Kelly Blue Book (KBB) gives out a slew of awards every year like the Best Buy Awards, Best Auto Tech Awards, Best Resale Value Awards, Lowest Cost to Own Awards and Brand Image Awards. In addition, the various car accolade lists created by KBB's editorial staff this year, included the 10 Coolest Cars Under $20,000, Best Family Cars, and 10 Best SUVs Under $30,000. The awards can help when you are making the decision which car to buy.
Why 2019 Subaru Crosstrek?
Up until this year, the Subaru Crosstrek was leading all nameplates as the only model up in sales over the previous year. With the arrival of the new fifth-generation Forester and Subaru offering incentives on the outgoing Outback models, that has changed. But Crosstrek still gets more accolades from KBB than any other Subaru model. If you are looking for a compact SUV hatch, it’s worth a look and it could save you money.
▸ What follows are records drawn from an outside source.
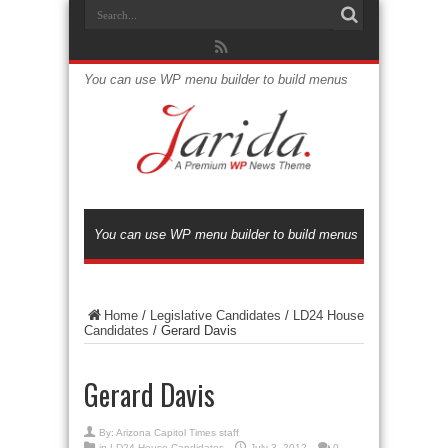
You can use WP menu builder to build menus
You can use WP menu builder to build menus
Home
/
Legislative Candidates
/
LD24 House
Candidates
/
Gerard Davis
Gerard Davis
By:
Arizona Capitol Times staff
in
LD24 House Candidates
July 3, 2012
0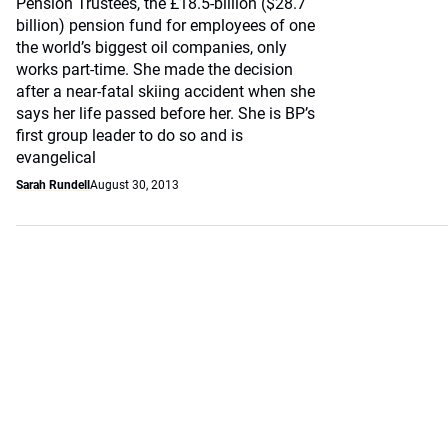
Pension Trustees, the £18.5-billion ($28.7
billion) pension fund for employees of one
the world’s biggest oil companies, only
works part-time. She made the decision
after a near-fatal skiing accident when she
says her life passed before her. She is BP’s
first group leader to do so and is
evangelical
Sarah Rundell
August 30, 2013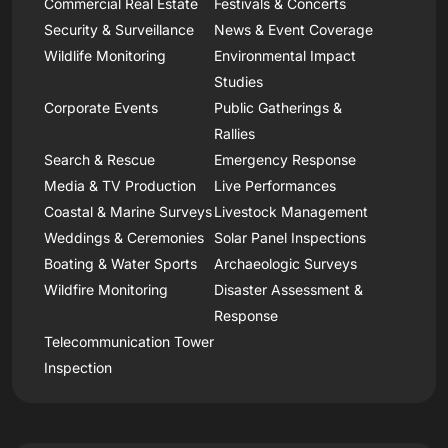
Commercial Real Estate
Festivals & Concerts
Security & Surveillance
News & Event Coverage
Wildlife Monitoring
Environmental Impact
Studies
Corporate Events
Public Gatherings &
Rallies
Search & Rescue
Emergency Response
Media & TV Production
Live Performances
Coastal & Marine Surveys
Livestock Management
Weddings & Ceremonies
Solar Panel Inspections
Boating & Water Sports
Archaeologic Surveys
Wildfire Monitoring
Disaster Assessment &
Response
Telecommunication Tower
Inspection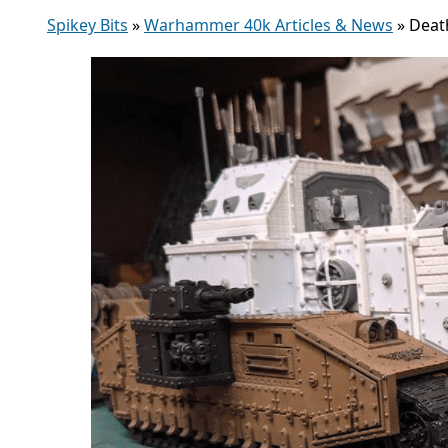
Spikey Bits
»
Warhammer 40k Articles & News
»
Deat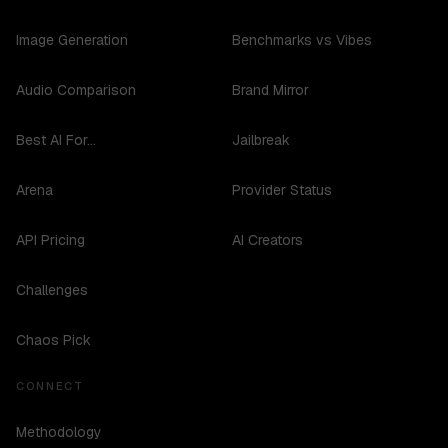
Image Generation
Benchmarks vs Vibes
Audio Comparison
Brand Mirror
Best AI For...
Jailbreak
Arena
Provider Status
API Pricing
AI Creators
Challenges
Chaos Pick
CONNECT
Methodology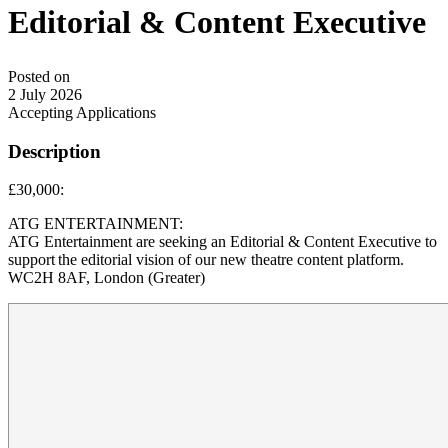
Editorial & Content Executive
Posted on
2 July 2026
Accepting Applications
Description
£30,000:
ATG ENTERTAINMENT:
ATG Entertainment are seeking an Editorial & Content Executive to
support the editorial vision of our new theatre content platform.
WC2H 8AF, London (Greater)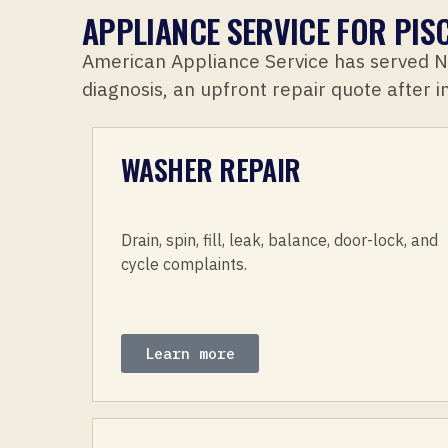
APPLIANCE SERVICE FOR PI
American Appliance Service has served 
diagnosis, an upfront repair quote after 
WASHER REPAIR
Drain, spin, fill, leak, balance, door-lock, and
cycle complaints.
Learn more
The Subaru Crosstrek scored two of Kelley Blue Books top awards. The compact SUV earned the Best Resale Value Award and 5-Year Cost to Own Award. The 2019 Crosstrek small SUV holds its value better than all other Subaru vehicles in the lineup and is the lowest cost-to-own vehicle in the popular Compact SUV / Crossover category.
KBB says the 2019 Crosstrek compact SUV has the best resale value of any car in the segment. At 36 months, Crosstrek retains 63.7 percent of its value and at 60 months: 49.3 percent. Crosstrek beat the all-new 2019 Toyota RAV4 and the newly-redesigned 2019 Subaru Forester to take home the honors.
KBB says, “The 2019 Subaru Crosstrek is a small but mighty crossover that offers the all-season practicality of ground clearance and all-wheel drive, plus the city-friendly size that makes it easy to maneuver around town.”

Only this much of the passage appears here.